Published online by Cambridge University Press: 18 December 2009
‘Sparring and punching’, 1910–20
In 1910 Wells had a new and unpleasant experience; he was unable to find a publisher for a new novel. The novel was The New Machiavelli; the writing had overlapped with that of Mr Polly and the text was complete by 1910. It was a new kind of novel, a ‘large and outspoken’ book about politics (MacKenzies, p. 268). Macmillan, Heinemann, and Chapman and Hall were all reluctant to take it, partly because of the scandal surrounding Ann Veronica but partly, also, because of the risk of libel; the novel contains clearly identifiable portraits of Arthur Balfour and, especially, Beatrice and Sidney Webb. It was finally accepted by a new publisher, John Lane (through Macmillan's agency) and was serialised in The English Review in 1911.

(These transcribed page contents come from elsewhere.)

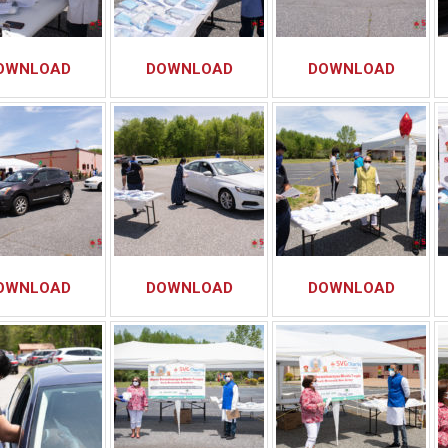
OWNLOAD
DOWNLOAD
DOWNLOAD
OWNLOAD
DOWNLOAD
DOWNLOAD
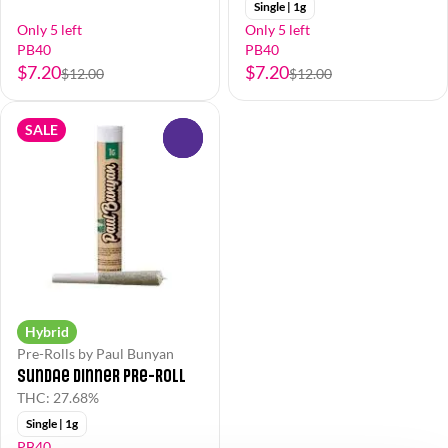
Single | 1g
Only 5 left
Only 5 left
PB40
PB40
$7.20
$7.20
$12.00
$12.00
SALE
0
Hybrid
Pre-Rolls by Paul Bunyan
Sundae Dinner Pre-Roll
THC: 27.68%
Single | 1g
PB40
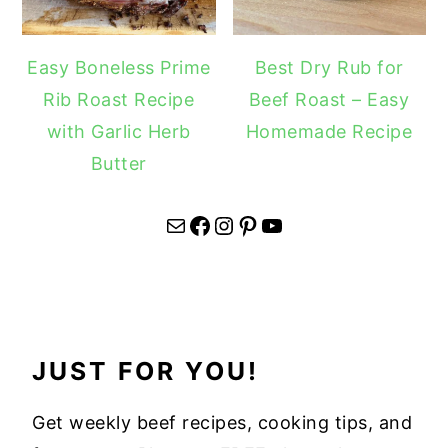
Easy Boneless Prime
Best Dry Rub for
Rib Roast Recipe
Beef Roast – Easy
with Garlic Herb
Homemade Recipe
Butter
Mail
Facebook
Instagram
Pinterest
YouTube
JUST FOR YOU!
Get weekly beef recipes, cooking tips, and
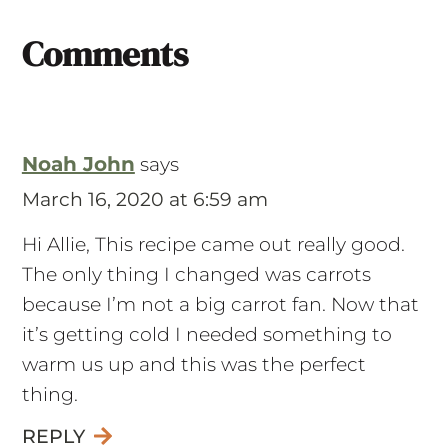
Comments
Noah John
says
March 16, 2020 at 6:59 am
Hi Allie, This recipe came out really good.
The only thing I changed was carrots
because I’m not a big carrot fan. Now that
it’s getting cold I needed something to
warm us up and this was the perfect
thing.
REPLY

Since 1900 Wells had been torn between art and his ‘messianic’ view of himself, his quest for a purpose in life to express in his writings. This tension was fruitful in Tono-Bungay, but from The New Machiavalli onwards it damages his work. This novel and the subsequent so-called ‘prig’ novels are marked by absence of humour, hasty composition and a solipsistic conviction that the central figure in each of them is exclusively possessed of truth and righteousness. The novels become moves or gambits in Wells's struggle to shore up his failing prestige; these were the years during which the former admirers of his fiction came to see him as largely a spent force.